The Plains Indians put up a spectacular fight for their hunting grounds, their buffalo herds, and their old ways. For a decade, 1866-76, wars raged over the whole plains country, with army columns vainly chasing the elusive red men. The army finally started attacking the Indians in their winter villages, slaughtering the families, burning the lodges, destroying the food. The fighting Indians of the Great Plains gave up when the buffalo herds were gone. They had to surrender or see their families starve.
By 1900 only a few hundred buffalo were left. They were held in very small numbers in zoos or were captives on western cattle ranches, except for one wild herd in the woods of northern Alberta. Then several groups interested themselves in the preservation of the species, the most effective being the Canadian government, which added to its wild herd by securing some of the American captives. Soon the United States government joined in, establishing the National Bison Range in western Montana and putting a small herd in Yellowstone Park. Many other small herds were started from surplus stock from these government herds.
With good ranges, plenty of food, and protection from hunters, the buffalo herds grew rapidly. In twenty years it was evident that the number of buffalo that could be raised was limited only by the amount of pasture land that could be set aside for their use. The buffalo had been saved from extinction.
2. Prehistoric Bison in North America
About 40,000 years ago primitive hunting tribes from Asia moved across a land bridge into Alaska, perhaps the first men to reach North America. They were trailing herds of large grass-eaters mammoth, musk oxen, moose, and a dozen or so species of large bison.
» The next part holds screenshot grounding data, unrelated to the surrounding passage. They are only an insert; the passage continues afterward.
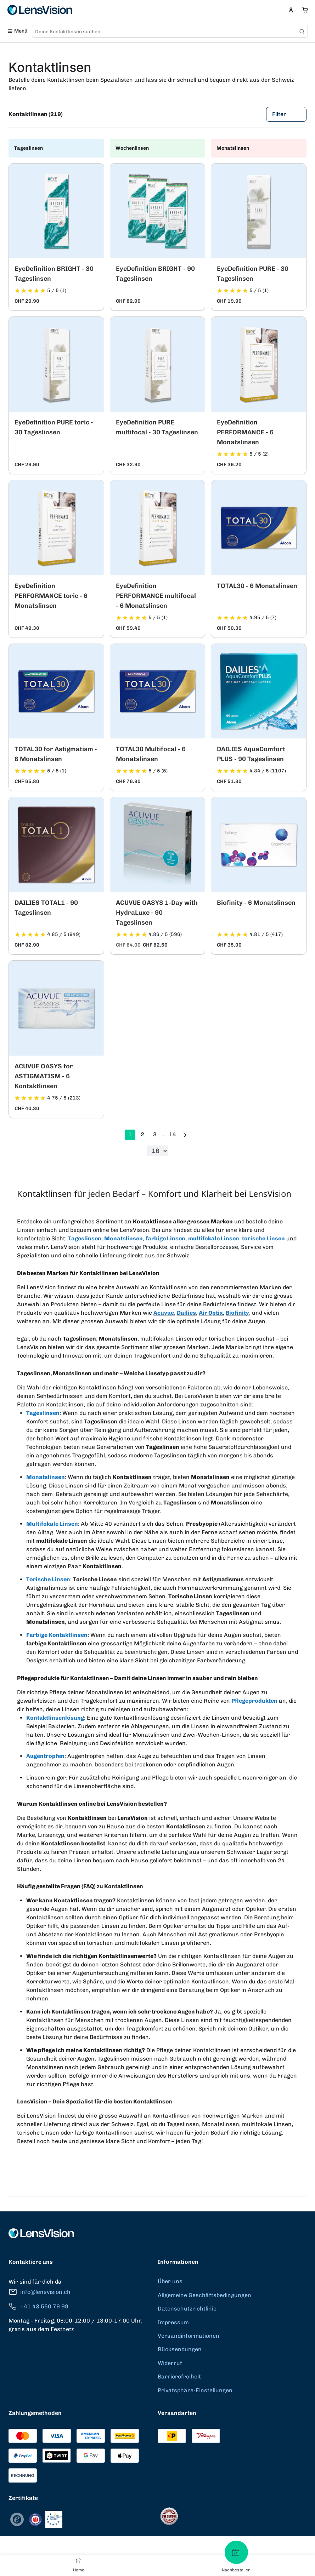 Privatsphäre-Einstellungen (195, 2390)
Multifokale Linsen (52, 1523)
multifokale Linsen (213, 1238)
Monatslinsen (123, 1238)
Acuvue (163, 1312)
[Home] (78, 2560)
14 (172, 1134)
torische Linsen (263, 1238)
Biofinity (237, 1312)
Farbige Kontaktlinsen (57, 1635)
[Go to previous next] (185, 1135)
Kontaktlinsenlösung (55, 1717)
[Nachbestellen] (236, 2552)
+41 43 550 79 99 (38, 2306)
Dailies (186, 1312)
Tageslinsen (84, 1238)
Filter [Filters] (286, 114)
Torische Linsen (48, 1579)
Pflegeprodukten (254, 1700)
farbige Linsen (165, 1238)
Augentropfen (45, 1756)
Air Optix (211, 1312)
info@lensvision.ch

The herds found a favorable environment in the new land and prospered over a long period.
These were not the first bison to reach the American west. At least one cousin had preceded them by 200,000 years or more; a skull of the species, exposed by recent erosion in sedimentary strata in northern California, is the oldest and largest reported in North America. Presumably this giant species vanished long ago, replaced by smaller, more agile bison.
The hunters from Asia came across at about midpoint in the last ice age, when, over a few thousand years, the great Wisconsin ice sheet receded along its western edge, leaving an ice-free corridor from the Yukon Valley of Alaska across the Rocky Mountains and southward along the foothills to the southern plains. During this period large ice sheets covered northern Europe and several other areas of the globe. The oceans were lowered more than 200 feet as moisture became trapped in the ice. When the oceans shrank, a wide land bridge joining Alaska and Siberia was uncovered, an inviting highway for migrating animals. Then the ice sheet expanded again, closing off the corridor for another 10,000 or 15,000 years. About 25,000 years ago it began melting away again and opened the corridor east of the Rocky Mountains by 16,000 B.C.
As the migrating herds moved southward to the Great Plains they were followed by the primitive hunters, armed with crude spears and clubspoor equipment for attacking large, healthy animals. And so the pursuers looked for the old and crippled, or those unfortunate enough to be trapped in bogs or drowned in rivers. At times they managed to stampede a small herd over a cliff or into a swamp; even crude weapons were effective against trapped or crippled victims.
Over a period of centuries the moving herds and the hunters following them reached the southern Great Plains, where they found food in abundance. The hunters also found a bewildering variety of species new to themgiant sloths, giant beavers, mastodons, horses, tapirs, camels, and many others. While any of these animals would furnish an ample supply of meat for a band of hungry men, they were all large, tough, and hard to kill.